Work request
From the first line to the last, restate every record word for word, leaving out the pictures.

Provided entries: Begin

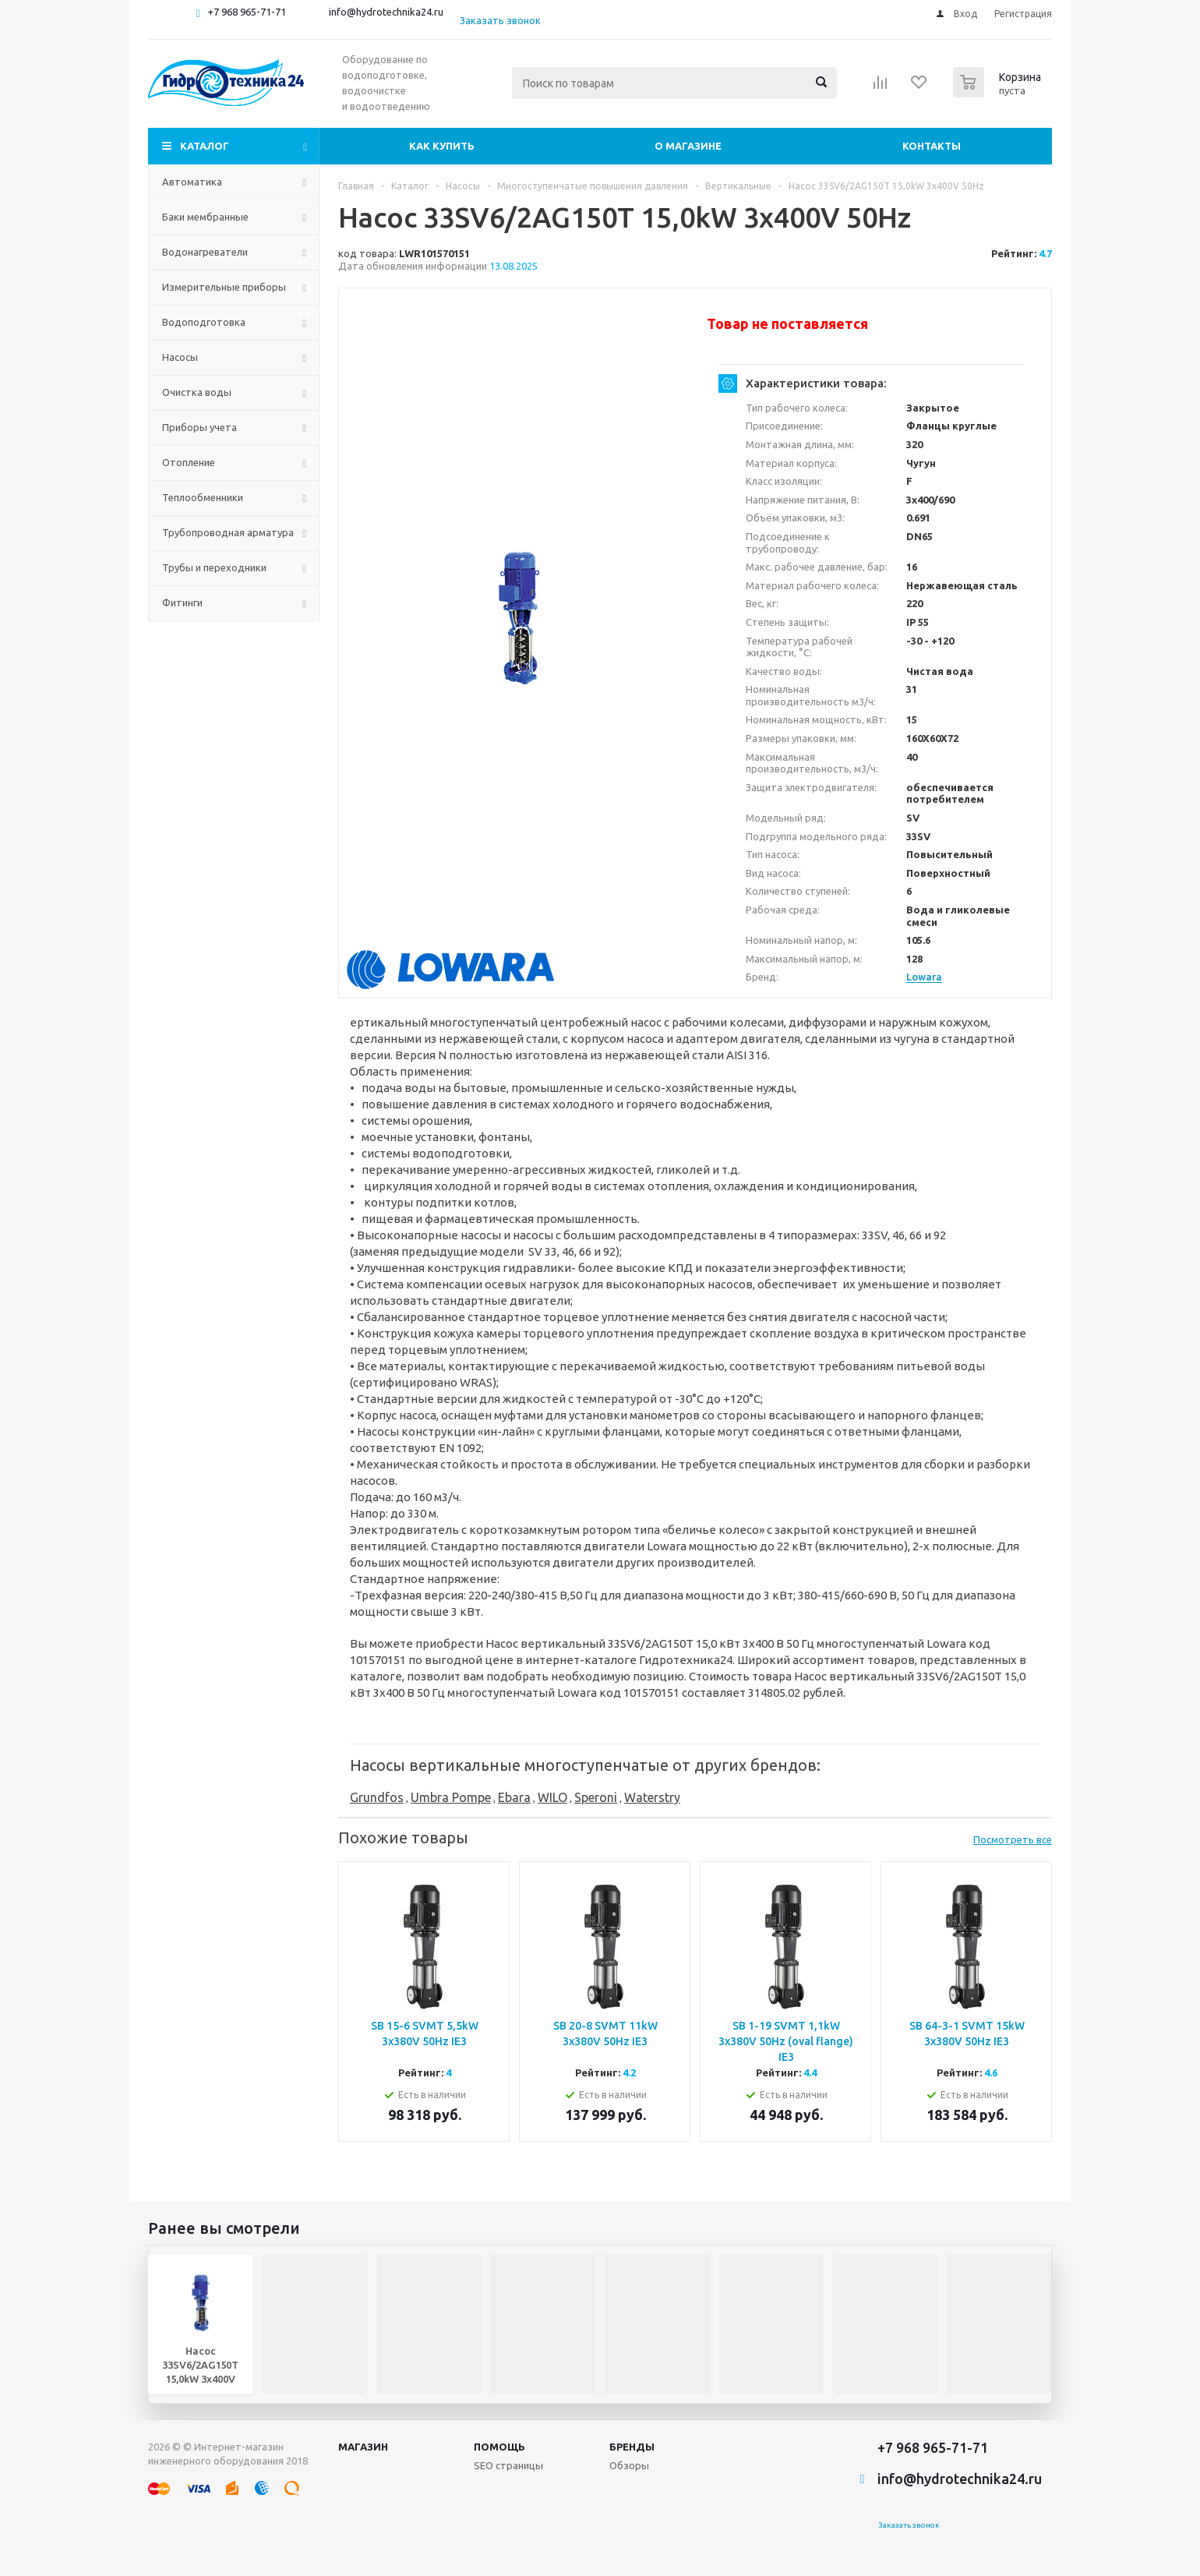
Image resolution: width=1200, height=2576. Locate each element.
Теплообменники (202, 497)
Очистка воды (196, 392)
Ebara (514, 1797)
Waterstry (652, 1797)
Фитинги (182, 602)
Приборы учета (199, 427)
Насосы (180, 357)
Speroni (595, 1797)
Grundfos (377, 1797)
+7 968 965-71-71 (246, 11)
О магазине (688, 145)
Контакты (931, 145)
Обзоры (629, 2465)
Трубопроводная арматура (228, 532)
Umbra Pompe (451, 1797)
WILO (552, 1797)
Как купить (442, 145)
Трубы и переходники (214, 567)
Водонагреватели (205, 251)
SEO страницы (508, 2465)
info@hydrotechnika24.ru (386, 11)
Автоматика (192, 181)
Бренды (632, 2446)
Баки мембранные (205, 216)
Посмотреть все (1012, 1839)
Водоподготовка (203, 321)
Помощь (499, 2446)
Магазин (363, 2446)
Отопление (188, 462)
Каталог (204, 145)
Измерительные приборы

Provided entries: End

Response area
Image resolution: width=1200, height=2576. Locate each element.
Теплообменники (202, 497)
Очистка воды (196, 392)
Ebara (514, 1797)
Waterstry (652, 1797)
Фитинги (182, 602)
Приборы учета (199, 427)
Насосы (180, 357)
Speroni (595, 1797)
Grundfos (377, 1797)
+7 968 965-71-71 (246, 11)
О магазине (688, 145)
Контакты (931, 145)
Обзоры (629, 2465)
Трубопроводная арматура (228, 532)
Umbra Pompe (451, 1797)
WILO (552, 1797)
Как купить (442, 145)
Трубы и переходники (214, 567)
Водонагреватели (205, 251)
SEO страницы (508, 2465)
info@hydrotechnika24.ru (386, 11)
Автоматика (192, 181)
Бренды (632, 2446)
Баки мембранные (205, 216)
Посмотреть все (1012, 1839)
Водоподготовка (203, 321)
Помощь (499, 2446)
Магазин (363, 2446)
Отопление (188, 462)
Каталог (204, 145)
Измерительные приборы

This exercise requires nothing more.